Plant species vary in their tolerance to salt exposure. Plants that are tolerant of salt grow as well in saline soils as they do under normal conditions. Many herbaceous plants such as grasses adapt fairly readily to high salt levels. Among woody plants, tolerance varies with the species. Plant species with waxy foliage are generally more tolerant of salt spray. In salt-sensitive plants, exposure to salt can result in poor growth, stunted leaves, heavy seed loads, twig and branch die-back, leaf scorch, and premature leaf drop. Plants stressed by excessive salt are also more susceptible to biotic diseases and insect pests. The extent of injury a plant sustains in response to salt depends on:

● The kind and amount of salt applied. Sodium chloride (rock salt) can be very damaging to plants. De-icing compounds without chloride, such as urea, are safer for vegetation.

● The volume of fresh water applied. Although salts are easily leached by water in well-drained soils, they tend to accumulate in poorly-drained soils, so the potential for damage to vegetation in these soils is high. High volumes of water, whether from rainfall or melting snow, will decrease the possibility of injury. Rainfall also washes salt from foliage surfaces.

● The distance plants are situated from treated pavements. Plants within the “spray zone” of moving vehicles are more likely to sustain salt injury. Injury is usually most evident on the side of the plant that faces the highway.

● The direction of surface-water flow. The channeling of drainage water away from susceptible plants will prevent salt from coming into contact with plant roots. If plants are situated up-slope or away from drainage areas, they are less likely to be affected.

● The time of year salt is applied. Salt applied in late winter and early spring is more likely to damage vegetation than salt applied earlier in the winter season. This is because there is less time for winter snow and precipitation to leach salt from the root zone before growth resumes in the spring.

How can we minimize salt injury?

The best solution to the de-icing salt problem is to prevent contamination.
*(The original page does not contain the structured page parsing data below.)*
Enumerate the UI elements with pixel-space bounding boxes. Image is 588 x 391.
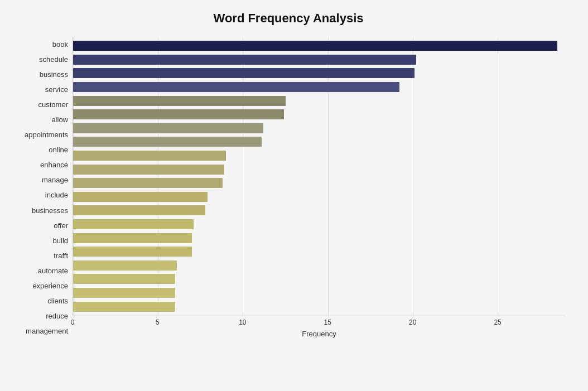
y-label: trafft (54, 252, 68, 259)
bar-row (73, 245, 566, 258)
x-axis: 0510152025 Frequency (73, 316, 566, 339)
y-label: customer (38, 101, 68, 108)
bar (73, 260, 177, 271)
bar-row (73, 163, 566, 176)
y-label: enhance (40, 161, 68, 168)
bar (73, 192, 208, 202)
bar (73, 151, 226, 161)
bar (73, 178, 223, 188)
bar-row (73, 286, 566, 300)
x-tick-label: 15 (324, 318, 331, 326)
chart-container: Word Frequency Analysis bookschedulebusi… (0, 0, 588, 391)
x-tick-label: 0 (71, 318, 75, 326)
x-tick-label: 10 (239, 318, 246, 326)
bar (73, 41, 557, 51)
bar-row (73, 259, 566, 272)
bar (73, 274, 175, 284)
bar (73, 219, 194, 229)
bar (73, 233, 192, 243)
bar-row (73, 80, 566, 94)
bar-row (73, 272, 566, 286)
bar-row (73, 176, 566, 190)
y-axis: bookschedulebusinessservicecustomerallow… (11, 37, 73, 339)
bar-row (73, 66, 566, 80)
y-label: online (49, 146, 68, 153)
bar (73, 123, 263, 133)
bar-row (73, 149, 566, 162)
bar-row (73, 122, 566, 135)
bar (73, 137, 262, 147)
y-label: schedule (39, 56, 68, 63)
y-label: clients (47, 297, 68, 305)
bar (73, 165, 224, 175)
y-label: manage (42, 176, 68, 184)
bar (73, 82, 399, 92)
bar-row (73, 108, 566, 121)
y-label: reduce (46, 312, 68, 320)
y-label: allow (51, 116, 68, 123)
x-axis-label: Frequency (73, 330, 566, 338)
bar (73, 247, 192, 257)
bar (73, 96, 286, 106)
bar-row (73, 218, 566, 231)
bar-row (73, 39, 566, 52)
bars-and-x: 0510152025 Frequency (73, 37, 566, 339)
y-label: book (52, 41, 68, 48)
y-label: offer (54, 222, 68, 229)
y-label: automate (38, 267, 68, 274)
y-label: include (45, 191, 68, 199)
y-label: business (40, 71, 68, 78)
bars-area (73, 37, 566, 316)
bar (73, 109, 284, 119)
bar-row (73, 231, 566, 245)
chart-area: bookschedulebusinessservicecustomerallow… (11, 37, 566, 339)
bar-row (73, 300, 566, 313)
bars-wrapper (73, 37, 566, 316)
bar-row (73, 190, 566, 204)
x-tick-label: 25 (494, 318, 501, 326)
y-label: service (45, 86, 68, 93)
bar (73, 288, 175, 298)
y-label: build (53, 237, 68, 244)
y-label: experience (32, 282, 68, 289)
bar-row (73, 53, 566, 66)
bar (73, 68, 415, 78)
y-label: appointments (25, 131, 68, 138)
y-label: businesses (32, 207, 68, 214)
chart-title: Word Frequency Analysis (11, 11, 566, 26)
bar (73, 302, 175, 312)
x-tick-label: 5 (156, 318, 160, 326)
bar-row (73, 204, 566, 217)
bar (73, 205, 205, 215)
bar-row (73, 94, 566, 108)
y-label: management (26, 327, 68, 335)
x-tick-label: 20 (409, 318, 416, 326)
x-ticks: 0510152025 (73, 316, 566, 327)
bar (73, 55, 416, 65)
bar-row (73, 135, 566, 148)
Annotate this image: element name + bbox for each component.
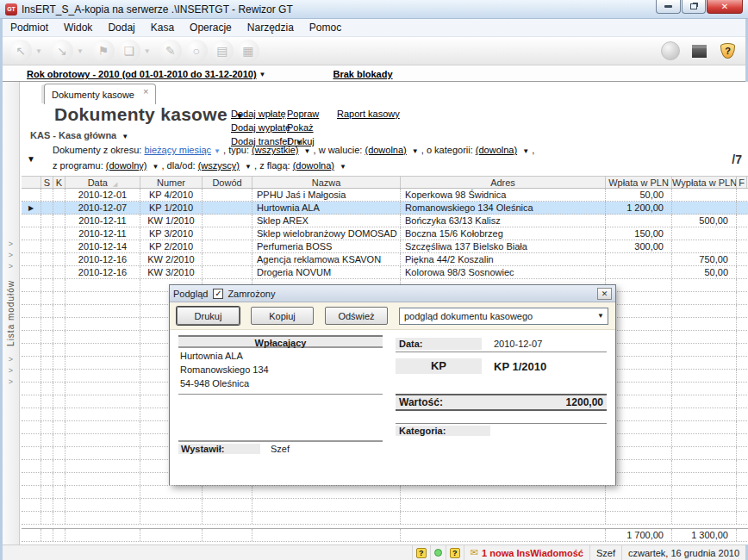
- program-filter[interactable]: (dowolny): [106, 160, 147, 171]
- table-row[interactable]: 2010-12-16 KW 3/2010 Drogeria NOVUM Kolo…: [22, 266, 748, 279]
- menu-pomoc[interactable]: Pomoc: [302, 19, 349, 36]
- header-data[interactable]: Data◢: [65, 177, 140, 188]
- category-filter[interactable]: (dowolna): [476, 145, 517, 155]
- chevron-down-icon[interactable]: ▼: [214, 147, 221, 155]
- send-tool-icon[interactable]: ↘: [51, 40, 73, 62]
- help-status-icon[interactable]: ?: [412, 545, 430, 560]
- table-row-empty[interactable]: [22, 486, 748, 499]
- new-message-cell[interactable]: ✉ 1 nowa InsWiadomość: [464, 545, 589, 560]
- page-title[interactable]: Dokumenty kasowe ▼: [54, 104, 244, 125]
- add-withdrawal-link[interactable]: Dodaj wypłatę: [231, 122, 290, 133]
- table-row[interactable]: 2010-12-16 KW 2/2010 Agencja reklamowa K…: [22, 253, 748, 266]
- preview-type-select[interactable]: podgląd dokumentu kasowego ▼: [399, 308, 608, 325]
- header-nazwa[interactable]: Nazwa: [252, 177, 401, 188]
- edit-link[interactable]: Popraw: [287, 109, 319, 119]
- filter-label: , o kategorii:: [421, 145, 473, 155]
- lock-status-link[interactable]: Brak blokady: [333, 69, 392, 79]
- edit-document-icon[interactable]: ✎: [159, 40, 182, 62]
- menu-narzedzia[interactable]: Narzędzia: [240, 19, 302, 36]
- fiscal-year-link[interactable]: Rok obrotowy - 2010 (od 01-01-2010 do 31…: [27, 69, 257, 79]
- cube-icon[interactable]: [692, 45, 707, 58]
- printer-icon[interactable]: ▤: [211, 40, 234, 62]
- header-dowod[interactable]: Dowód: [203, 177, 252, 188]
- type-filter[interactable]: (wszystkie): [252, 145, 298, 155]
- cash-report-link[interactable]: Raport kasowy: [337, 109, 400, 119]
- cell-wyplata: [672, 305, 737, 317]
- flag-filter[interactable]: (dowolna): [293, 160, 334, 171]
- chevron-down-icon[interactable]: ▼: [77, 47, 84, 55]
- header-adres[interactable]: Adres: [401, 177, 606, 188]
- table-row[interactable]: 2010-12-11 KW 1/2010 Sklep AREX Bończyka…: [22, 215, 748, 227]
- chevron-down-icon: ▼: [594, 312, 608, 320]
- cell-f: [737, 305, 747, 317]
- menu-widok[interactable]: Widok: [56, 19, 100, 36]
- chevron-down-icon[interactable]: ▼: [412, 145, 419, 159]
- cursor-tool-icon[interactable]: ↖: [9, 40, 32, 62]
- popup-titlebar[interactable]: Podgląd ✓ Zamrożony ✕: [170, 285, 615, 302]
- table-row[interactable]: ▶ 2010-12-07 KP 1/2010 Hurtownia ALA Rom…: [22, 202, 748, 215]
- help-shield-icon[interactable]: ?: [720, 43, 735, 59]
- tab-close-icon[interactable]: ×: [143, 86, 148, 96]
- status-bar: ? ? ✉ 1 nowa InsWiadomość Szef czwartek,…: [3, 544, 745, 560]
- sidebar-modules[interactable]: > > > Lista modułów > > >: [3, 82, 20, 544]
- new-document-icon[interactable]: ❏: [118, 40, 140, 62]
- contractor-filter[interactable]: (wszyscy): [198, 160, 240, 171]
- chevron-down-icon[interactable]: ▼: [245, 160, 252, 174]
- add-deposit-link[interactable]: Dodaj wpłatę: [231, 109, 286, 119]
- menu-dodaj[interactable]: Dodaj: [100, 19, 142, 36]
- chevron-down-icon[interactable]: ▼: [304, 145, 311, 159]
- header-f[interactable]: F: [737, 177, 747, 188]
- header-k[interactable]: K: [53, 177, 65, 188]
- cell-s: [41, 460, 53, 472]
- menu-operacje[interactable]: Operacje: [182, 19, 240, 36]
- popup-close-button[interactable]: ✕: [597, 288, 612, 300]
- globe-icon[interactable]: [661, 41, 680, 60]
- chevron-down-icon[interactable]: ▼: [144, 47, 151, 55]
- table-row[interactable]: 2010-12-14 KP 2/2010 Perfumeria BOSS Szc…: [22, 240, 748, 253]
- chevron-down-icon[interactable]: ▼: [35, 47, 42, 55]
- restore-button[interactable]: [682, 0, 706, 14]
- search-document-icon[interactable]: ○: [185, 40, 208, 62]
- show-link[interactable]: Pokaż: [287, 122, 314, 133]
- cell-wyplata: [672, 434, 737, 446]
- chevron-down-icon[interactable]: ▼: [153, 160, 159, 174]
- row-marker: [22, 447, 41, 459]
- print-button[interactable]: Drukuj: [177, 307, 240, 325]
- copy-button[interactable]: Kopiuj: [251, 307, 314, 325]
- refresh-button[interactable]: Odśwież: [325, 307, 388, 325]
- chevron-down-icon[interactable]: ▼: [340, 160, 346, 174]
- row-marker: [22, 408, 41, 420]
- notes-icon[interactable]: ▦: [237, 40, 259, 62]
- cell-s: [41, 305, 53, 317]
- table-row[interactable]: 2010-12-01 KP 4/2010 PPHU Jaś i Małgosia…: [22, 189, 748, 202]
- cell-k: [53, 460, 65, 472]
- cell-numer: [140, 512, 203, 524]
- cash-register-selector[interactable]: KAS - Kasa główna ▼: [30, 130, 128, 140]
- minimize-button[interactable]: [656, 0, 681, 14]
- menu-podmiot[interactable]: Podmiot: [3, 19, 56, 36]
- filter-label: , z flagą:: [254, 160, 290, 171]
- frozen-checkbox[interactable]: ✓: [213, 289, 223, 299]
- row-marker: [22, 370, 41, 382]
- collapse-filters-icon[interactable]: ▼: [27, 154, 35, 164]
- tab-dokumenty-kasowe[interactable]: Dokumenty kasowe ×: [44, 84, 156, 104]
- header-numer[interactable]: Numer: [140, 177, 203, 188]
- header-s[interactable]: S: [41, 177, 53, 188]
- header-wyplata[interactable]: Wypłata w PLN: [672, 177, 737, 188]
- period-filter[interactable]: bieżący miesiąc: [144, 145, 211, 155]
- currency-filter[interactable]: (dowolna): [365, 145, 406, 155]
- flag-tool-icon[interactable]: ⚑: [92, 40, 115, 62]
- help-status-icon[interactable]: ?: [446, 545, 464, 560]
- document-preview: Wpłacający Hurtownia ALA Romanowskiego 1…: [170, 330, 615, 485]
- chevron-down-icon[interactable]: ▼: [522, 145, 529, 159]
- table-row-empty[interactable]: [22, 499, 748, 512]
- table-row[interactable]: 2010-12-11 KP 3/2010 Sklep wielobranżowy…: [22, 227, 748, 240]
- cell-data: 2010-12-01: [65, 189, 140, 201]
- cell-s: [41, 357, 53, 369]
- close-button[interactable]: ✕: [707, 0, 743, 14]
- header-wplata[interactable]: Wpłata w PLN: [606, 177, 672, 188]
- menu-kasa[interactable]: Kasa: [143, 19, 182, 36]
- chevron-down-icon[interactable]: ▼: [259, 71, 266, 78]
- cell-wyplata: [672, 357, 737, 369]
- table-row-empty[interactable]: [22, 512, 748, 525]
Clear snow first, and then use abrasives instead of salt to treat driveways and walkways. If vegetation is located in areas where salt spray occurs, erect barriers or screens to protect plants during the winter months. Anti-desiccants may also help prevent injury when applied to evergreen foliage where de-icing salt will be used. County, state, and municipal officials can help prevent salt injury by carefully training equipment operators and frequently calibrating equipment.

Once soil becomes contaminated with salt, damage can be reduced by leaching the salt with fresh water as soon as possible after exposure. Under certain circumstances, incorporation of gypsum at the rate of 50 lb/1000 sq ft into the top six inches of soil at the drip-line of trees may also be helpful. Furthermore, foliage exposed to salt spray may be washed with salt-free water to remove deposited salt.

When landscaping, place trees and shrubs that are sensitive to salt as far as possible from problem areas consider the following: Select planting sites that are not subject to salt-contaminated waters, and place shallow diversion ditches between roadways and plantings. When vegetation must be placed near roadways, utilize salt-tolerant plants.

Article by Ann B. Gould, Ph.D., Specialist in Plant Pathology, Rutgers University in the March 16, 2006 issue of the Plant and Pest Advisory, Landcape, Nursery, and Turf Edition.